Dataset entries:
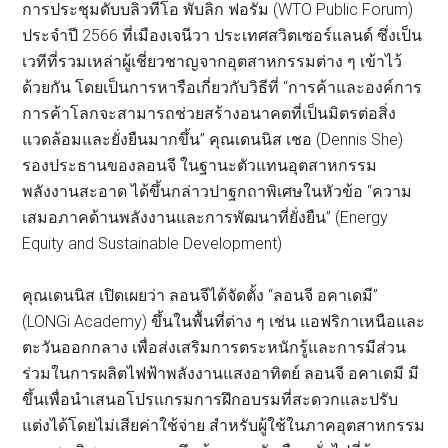
การประชุมดับบลิวทีโอ พับลิก ฟอรัม (WTO Public Forum)
ประจำปี 2566 ที่เมืองเจนีวา ประเทศสวิตเซอร์แลนด์ ซึ่งเป็น
เวทีที่รวมเหล่าผู้เชี่ยวชาญจากอุตสาหกรรมต่าง ๆ เข้าไว้
ด้วยกัน โดยเป็นการหารือเกี่ยวกับวิธีที่ “การค้าและองค์การ
การค้าโลกจะสามารถช่วยสร้างอนาคตที่เป็นมิตรต่อสิ่ง
แวดล้อมและยั่งยืนมากขึ้น” คุณเดนนิส เชอ (Dennis She)
รองประธานของลอนจี ในฐานะตัวแทนอุตสาหกรรม
พลังงานสะอาด ได้ขึ้นกล่าวปาฐกถาพิเศษในหัวข้อ “ความ
เสมอภาคด้านพลังงานและการพัฒนาที่ยั่งยืน” (Energy
Equity and Sustainable Development)
คุณเดนนิส เปิดเผยว่า ลอนจีได้จัดตั้ง “ลอนจี อคาเดมี”
(LONGi Academy) ขึ้นในพื้นที่ต่าง ๆ เช่น แอฟริกาเหนือและ
ตะวันออกกลาง เพื่อส่งเสริมการตระหนักรู้และการมีส่วน
ร่วมในการผลิตไฟฟ้าพลังงานแสงอาทิตย์ ลอนจี อคาเดมี มี
ขึ้นเพื่อนำเสนอโปรแกรมการฝึกอบรมที่สะดวกและปรับ
แต่งได้โดยไม่เสียค่าใช้จ่าย สำหรับผู้ใช้ในภาคอุตสาหกรรม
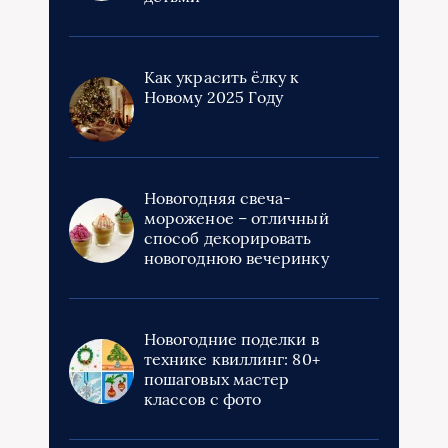
Как украсить ёлку к
Новому 2025 Году
Новогодняя свеча-
мороженое – отличный
способ декорировать
новогоднюю вечеринку
Новогодние поделки в
технике квиллинг: 80+
пошаговых мастер
классов с фото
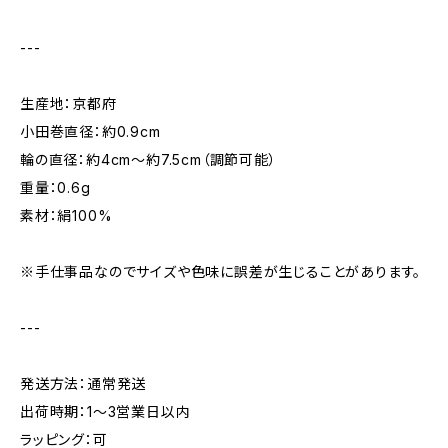
---
生産地：京都府
小田巻直径：約0.9cm
輪の直径：約4cm〜約7.5cm（調節可能）
重量：0.6g
素材：絹100%
※手仕事品なのでサイズや色味に誤差が生じることがあります。
---
発送方法：通常発送
出荷時期：1〜3営業日以内
ラッピング：可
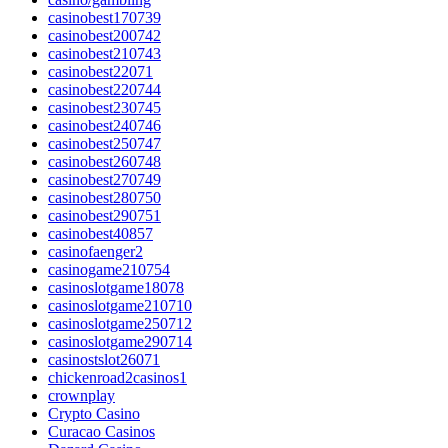
casinobest170739
casinobest200742
casinobest210743
casinobest22071
casinobest220744
casinobest230745
casinobest240746
casinobest250747
casinobest260748
casinobest270749
casinobest280750
casinobest290751
casinobest40857
casinofaenger2
casinogame210754
casinoslotgame18078
casinoslotgame210710
casinoslotgame250712
casinoslotgame290714
casinostslot26071
chickenroad2casinos1
crownplay
Crypto Casino
Curacao Casinos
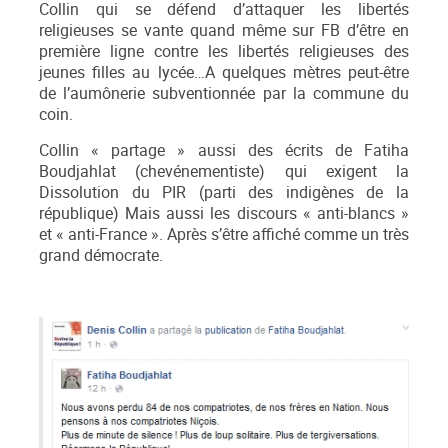
Collin qui se défend d’attaquer les libertés
religieuses se vante quand même sur FB d’être en
première ligne contre les libertés religieuses des
jeunes filles au lycée…A quelques mètres peut-être
de l’aumônerie subventionnée par la commune du
coin.
Collin « partage » aussi des écrits de Fatiha
Boudjahlat (chevénementiste) qui exigent la
Dissolution du PIR (parti des indigènes de la
république) Mais aussi les discours « anti-blancs »
et « anti-France ». Après s’être affiché comme un très
grand démocrate.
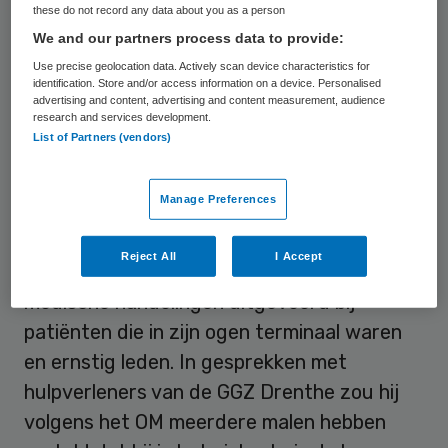
in Leeuwarden. Het OM wil het voorarrest
these do not record any data about you as a person
van de man met zestig dagen verlengen.
We and our partners process data to provide:
Use precise geolocation data. Actively scan device characteristics for
identification. Store and/or access information on a device. Personalised
Longverpleegkundige
advertising and content, advertising and content measurement, audience
research and services development.
List of Partners (vendors)
De 31-jarige man uit de Drentse gemeente
Noordenveld werkte in de tijd van de
Manage Preferences
coronapandemie als longverpleegkundige in
het ziekenhuis. De verdachte heeft volgens
Reject All
I Accept
het OM, zonder instructies van een arts,
medische handelingen uitgevoerd bij
patiënten die in zijn ogen terminaal waren
en ernstig leden. In gesprekken met
hulpverleners van de GGZ Drenthe zou hij
volgens het OM meerdere malen hebben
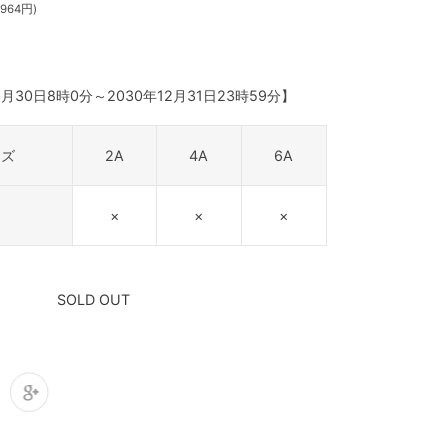
964円)
1月30日8時0分
～
2030年12月31日23時59分
】
イズ
2A
4A
6A
×
×
×
SOLD OUT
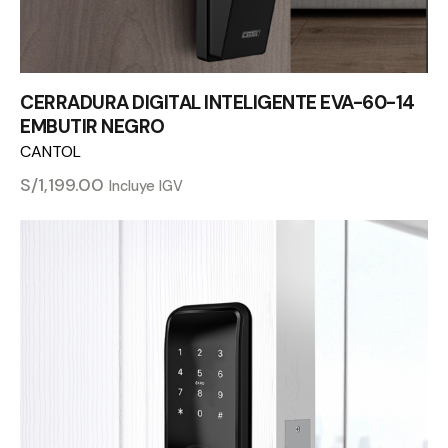
CERRADURA DIGITAL INTELIGENTE EVA-60-14
EMBUTIR NEGRO
CANTOL
S/
1,199.00
Incluye IGV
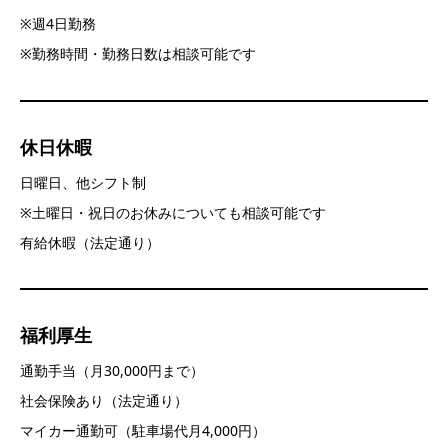
※週4日勤務
※勤務時間・勤務日数は相談可能です
休日休暇
日曜日、他シフト制
※土曜日・祝日のお休みについても相談可能です
有給休暇（法定通り）
福利厚生
通勤手当（月30,000円まで）
社会保険あり（法定通り）
マイカー通勤可（駐車場代月4,000円）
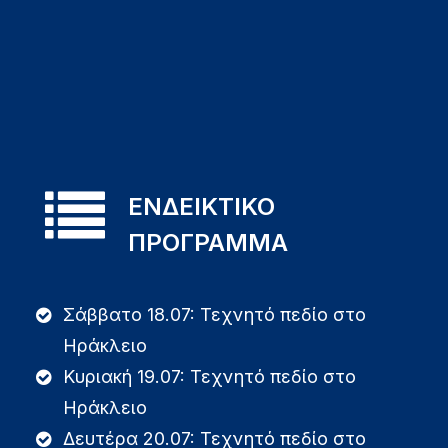
ΕΝΔΕΙΚΤΙΚΟ
ΠΡΟΓΡΑΜΜΑ
Σάββατο 18.07: Τεχνητό πεδίο στο
Ηράκλειο
Κυριακή 19.07: Τεχνητό πεδίο στο
Ηράκλειο
Δευτέρα 20.07: Τεχνητό πεδίο στο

TO DO:
Extract every line containing the string "การค" from the data above.

YOUR RESPONSE:
ด้วยกัน โดยเป็นการหารือเกี่ยวกับวิธีที่ “การค้าและองค์การ
การค้าโลกจะสามารถช่วยสร้างอนาคตที่เป็นมิตรต่อสิ่ง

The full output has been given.